Closed yunigma closed 2 months ago

yunigma commented 2 months ago

Hello and thank you very much for your project! I want to fine-tune the pre-trained SpeechT5 model to the ASR task with LibriSpeech data (after that I plan to fine-tune it on some other data). The fine-tuning runs for the set number of epochs (42) without throwing any errors but after the 18th epoch, the loss becomes zero (see the training logs). The fine-tuned model does not produce any meaningful hypotheses.

Here is the command I run (the train logs are also attached here fine-tune-log):

DATA_ROOT=$ROOT/data/LibriSpeech
SAVE_DIR=$ROOT/exp/finetune_ls
TRAIN_SET=train
VALID_SET=valid
LABEL_DIR=$DATA_ROOT
HUBERT_LABEL_DIR=$DATA_ROOT/hubert_labels/
BPE_TOKENIZER=$ROOT/models/spm_char.model
USER_DIR=$ROOT/SpeechT5/SpeechT5/speecht5
PT_CHECKPOINT_PATH=$ROOT/models/speecht5_base.pt

$cmd -N ${_basename} ${output_dir}/${_basename}.log \
  fairseq-train ${DATA_ROOT} \
    --save-dir ${SAVE_DIR} \
    --tensorboard-logdir ${SAVE_DIR} \
    --train-subset ${TRAIN_SET} \
    --valid-subset ${VALID_SET} \
    --hubert-label-dir ${HUBERT_LABEL_DIR} \
    --user-dir ${USER_DIR} \
    --log-format json \
    --seed 1 \
    --device-id 0 \
    \
    --task speecht5 \
    --t5-task s2t \
    --sample-rate 16000 \
    --num-workers 4 \
    --max-tokens 1600000 \
    --update-freq 2 \
    --bpe-tokenizer ${BPE_TOKENIZER} \
    \
    --criterion speecht5 \
    --report-accuracy \
    --zero-infinity \
    --ce-weight 0.5 \
    --ctc-weight 0.5 \
    --sentence-avg \
    \
    --optimizer adam \
    --adam-betas "(0.9, 0.98)" \
    --adam-eps 1e-08 \
    --weight-decay 0.1 \
    --clip-norm 25.0 \
    --lr 0.00006 \
    --lr-scheduler tri_stage \
    --phase-ratio "[0.1, 0.4, 0.5]" \
    --final-lr-scale 0.05 \
    \
    --max-update 80000 \
    --max-text-positions 600 \
    --required-batch-size-multiple 1 \
    --save-interval-updates 3000 \
    --skip-invalid-size-inputs-valid-test \
    \
    --arch t5_transformer_base_asr \
    --share-input-output-embed \
    --find-unused-parameters \
    --bert-init \
    --relative-position-embedding \
    --freeze-encoder-updates 13000 \
    \
    --keep-last-epochs 10 \
    --feature-grad-mult 1.0 \
    --best-checkpoint-metric s2t_accuracy \
    --maximize-best-checkpoint-metric \
    --finetune-from-model ${PT_CHECKPOINT_PATH}

In how I run the fine-tune command, I am mostly unsure about the --hubert-label-dir argument.
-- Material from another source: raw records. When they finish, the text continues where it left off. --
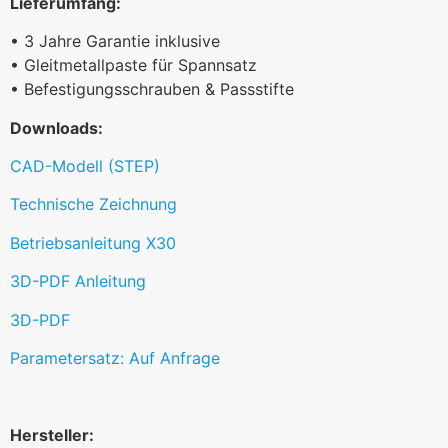
Lieferumfang:
• 3 Jahre Garantie inklusive
• Gleitmetallpaste für Spannsatz
• Befestigungsschrauben & Passstifte
Downloads:
CAD-Modell (STEP)
Technische Zeichnung
Betriebsanleitung X30
3D-PDF Anleitung
3D-PDF
Parametersatz: Auf Anfrage
Hersteller:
In the inference, it is just set to the transcriptions (as discussed here issue_15). For fine-tuning, I set it to the labels extracted from HuBERT. But in this case, I do not know if I do it correctly. For the HuBERT labels, I got two types of files: data.len with the length number per utterance and data.npy containing features themselves. I set --hubert-label-dir to len, as the script expected some txt input. Please, could you clarify for me these points and help me to fix the ASR fine-tuning? Thanks in advance!

Ajyy commented 2 months ago

Hi, --hubert-label-dir should be the transcription for ASR. So, it should not be the HuBERT labels extracted by kmeans model. You can just follow issue_15 and libri-label to prepare.

yunigma commented 2 months ago

Hi, @Ajyy , thank you so much! I confirm that everything works fine now. I have run fine-tuning with the data.wrd, the training loss looked good, and in the inference, I am getting a very close result to the one I get with the released model. Currently, I am running fine-tuning on the other data as well.